A good financial advisor should come with a strong reputation.  Do plenty of research into the records and history of the financial advisors your considering.  Some elements to consider include: are they local, what is their financial background and experience, how aggressive or conservative are they, and what do their customers say about them?   Of course, it always makes sense to find as much information as possible on a track record of success and how long that success has been sustained.  Never be afraid to ask friends and family for advisors who have worked well for them.
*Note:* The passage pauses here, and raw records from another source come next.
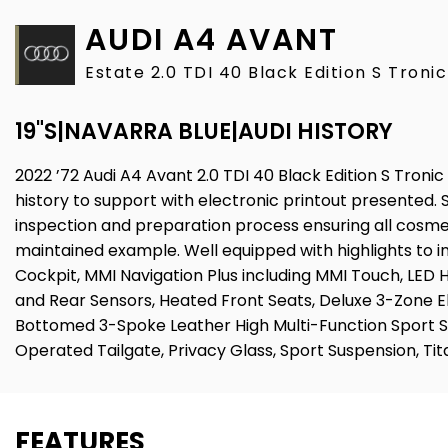
AUDI
A4 AVANT
Estate 2.0 TDI 40 Black Edition S Troni
19"S|NAVARRA BLUE|AUDI HISTORY
2022 ’72 Audi A4 Avant 2.0 TDI 40 Black Edition S Tronic
history to support with electronic printout presented. 
inspection and preparation process ensuring all cosmet
maintained example. Well equipped with highlights to in
Cockpit, MMI Navigation Plus including MMI Touch, LED 
and Rear Sensors, Heated Front Seats, Deluxe 3-Zone E
Bottomed 3-Spoke Leather High Multi-Function Sport St
Operated Tailgate, Privacy Glass, Sport Suspension, Ti
FEATURES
Don’t be too shy to question them on any lousy experiences with a financial advisor they’ve had.  Sometimes knowing who does a poor job is more important than knowing who does a great job.


Traits Of Success


There are plenty of ways to determine if a financial advisor has been successful or not.  The first key that should be most obvious when you meet is whether they are passionate about finance and care about your success.  Offices that efficiently operate that see your appointment on time, and treat you like you matter should mean something to you.  You can trust that to some degree off the bat; they know you are essential to them.  You also want an analytical mindset out of your advisor.  The level of detail required for a financial advisor is dense at best and requires a well-organized and thoughtful individual to balance all your accounts against each other.  Finally, make sure you have a financial advisor working for you and not the other way around.  If you are a more conservative investor, and your initial meeting is with an advisor who tries to convince you aggression is the way to go–it’s a good sign you might not fit well together.  In this partnership, your financial advisor must understand that your interests come first.  They should be able to guide you on the path that feels best for you, not tell you which way is best.


Never underestimate the skill of a trained financial advisor. They can boost your portfolio and earning potential tremendously.  Finding the right partner can be precisely what you need to secure any long-term financial goals you may have.  The economic significance of taking the time to find the right financial advisor for you can’t be overstated.